Work instructions:
Below are the records; give again exactly the lines that run from the one with "5534DN und P-6034DN bieten höchste" through the last line.

Source material:
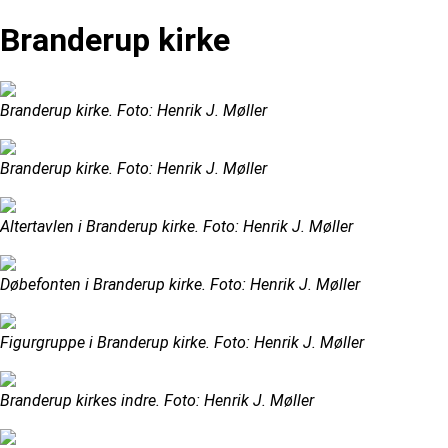
Branderup kirke
Branderup kirke. Foto: Henrik J. Møller
Branderup kirke. Foto: Henrik J. Møller
Altertavlen i Branderup kirke. Foto: Henrik J. Møller
Døbefonten i Branderup kirke. Foto: Henrik J. Møller
Figurgruppe i Branderup kirke. Foto: Henrik J. Møller
Branderup kirkes indre. Foto: Henrik J. Møller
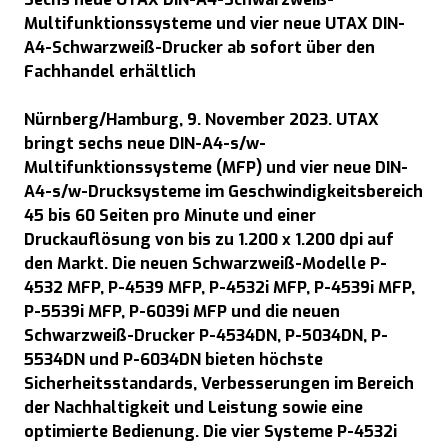
Multifunktionssysteme und vier neue UTAX DIN-
A4-Schwarzweiß-Drucker ab sofort über den
Fachhandel erhältlich
Nürnberg/Hamburg, 9. November 2023. UTAX
bringt sechs neue DIN-A4-s/w-
Multifunktionssysteme (MFP) und vier neue DIN-
A4-s/w-Drucksysteme im Geschwindigkeitsbereich
45 bis 60 Seiten pro Minute und einer
Druckauflösung von bis zu 1.200 x 1.200 dpi auf
den Markt. Die neuen Schwarzweiß-Modelle P-
4532 MFP, P-4539 MFP, P-4532i MFP, P-4539i MFP,
P-5539i MFP, P-6039i MFP und die neuen
Schwarzweiß-Drucker P-4534DN, P-5034DN, P-
5534DN und P-6034DN bieten höchste
Sicherheitsstandards, Verbesserungen im Bereich
der Nachhaltigkeit und Leistung sowie eine
optimierte Bedienung. Die vier Systeme P-4532i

Answer area:
5534DN und P-6034DN bieten höchste
Sicherheitsstandards, Verbesserungen im Bereich
der Nachhaltigkeit und Leistung sowie eine
optimierte Bedienung. Die vier Systeme P-4532i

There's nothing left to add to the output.